Tuesday, September 29, 2015

File Access Techniques

In my last blog my youngest brother commented, “Now you need to do a post on the transition from sequential access (mag tapes) to FAT access (or whatever they called the earliest version of non-sequential access).” While that might seem like a simple request, there are a lot of technical details that will make this blog entry fairly long and complicated.

However, before I get started, I think that it’s interesting to note how this question illustrates the rapid rate at which computing technology has changed. Even though my brother is only 10 years younger than me, he uses the term “FAT access” to describe non-sequential access. The term FAT is from PC technology and represents the computing age that he grew up in. But my computing memories are from the earlier mainframe era of the late 1960’s when person computing was not part of our vocabulary – or even of our vision of the future.

I’m going to try to address this topic by writing about three different file access methods, going in to a bit of technical detail on each, then finishing up with a couple of true stories from my early computer days that illustrate how one can get into trouble in dealing with files.

Sequential (Tape) Access

The standard magnetic tape when I entered the computer field was ½” wide and was on reels measuring either 1200’ or 2400’ long. The recording density in those days was either 200bpi (bits per inch), 556 bpi, or 800 bpi (later improvements added 1600 bpi and 6250 bpi). There were either 7 or 9 tracks across the tape (depending on the type of computer). At low density, a single 2400’ reel had a capacity of 5MB (200 bpi x 12 inches/foot x 2400 feet) – not very much in terms of today’s media, but the equivalent of 36 boxes of punch cards (2000 cards/box), a considerable compression ratio. It was possible with a magnifying glass to see the individual recorded spots on these low density tapes and to manually “read” the contents.

However, as with all physical media, it is not possible to match the processing speed of the computer with the speed of the device. Therefore, we must employ some method that allows us to manage the differences in speed. There are two primary methods with magnetic tape.

Blocking – Tape drives cannot start/stop “on a dime”. The tape is light so inertia is pretty low, but even so to go from reading speed (100+ inches/second) to zero and then back up to full speed means that we need to have a certain amount of “blank” space between the blocks of data. This IRG (Inter-Record Gap) was .75”. At 800 bpi, the equivalent of a punched-card-worth of data can be stored in .1”. That would mean that we have only .1” of data followed by .75” of gap, reducing the actual capacity of the tape to only 600K (4 boxes of cards). Therefore, we want to store multiple records together before having each IRG. If we increase the size of each data block from 80 to 800 we have 1” of data for every .75” of IRG. This also reduces the wear and tear on the tape (and the tape drive) as we are not having to stop/start for every record, but only every 10 records.

But one might logically ask, why not just make the blocks really big (say 10” or 8000 characters long). The answer is that we are limited in the size of main computer memory in those days. Before I finish this answer, let me discuss the other method used to help match computer and tape drive speeds.

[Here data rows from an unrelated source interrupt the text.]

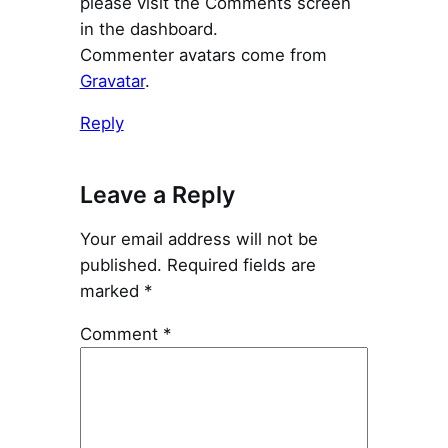
please visit the Comments screen
in the dashboard.
Commenter avatars come from
Gravatar
.
Reply
Leave a Reply
Your email address will not be
published.
Required fields are
marked
*
Comment
*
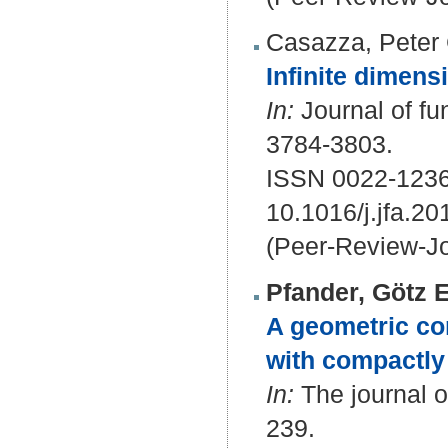
Casazza, Peter 
Infinite dimensi
In:
Journal of fu
3784-3803.
ISSN 0022-1236
10.1016/j.jfa.20
(Peer-Review-Jo
Pfander, Götz E
A geometric con
with compactl
In:
The journal of
239.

Buffering – It’s best if the computer never has to wait for a physical tape movement. One of the ways to do this is to “read ahead”, i.e. for the tape drive to be read and put one block of data into main memory while the computer is processing the data from the previous block. This was nearly always done, but it doubled the amount of main memory required.

Back to limitations – if one has a simple program that is just reading from one tape, performing some simple procedure, and writing the results to another tape, the program will require four buffers (two for each tape), each of which might be 800 characters long, for a total of 3200 characters of data. Early computers had limited computer memory – primarily because it was really expensive. An average computer might only have 32K of main memory. That means that even this simple program is using 10% of the memory just for data buffers, reducing the amount available for both the program processing the data as well as the operating system. If we made our blocks really big (the 8000 characters as mentioned above), our four buffers would consume all of available main memory, leaving none for the program and operating system!

Such were the limitations of even sequential tape processing in the early days.

Direct (Relative) Access

While there were some disk systems prior to the mid-1960s they were very expensive and not commonly used. For example, the computer that I learned on (a CDC 3600 – one of the early super-computers) had high-speed drum storage. This drum was 4’ long and about 1’ in diameter and had a head per track. However, the amount of storage on it was only 32K words (there were six bits per character and 36 characters per word, so it was a 192K computer in today’s measures) – the same as the main memory of the computer. It was only used for swapping out programs so that we could run more than one program. Certainly it was too expensive to “waste” for any data storage.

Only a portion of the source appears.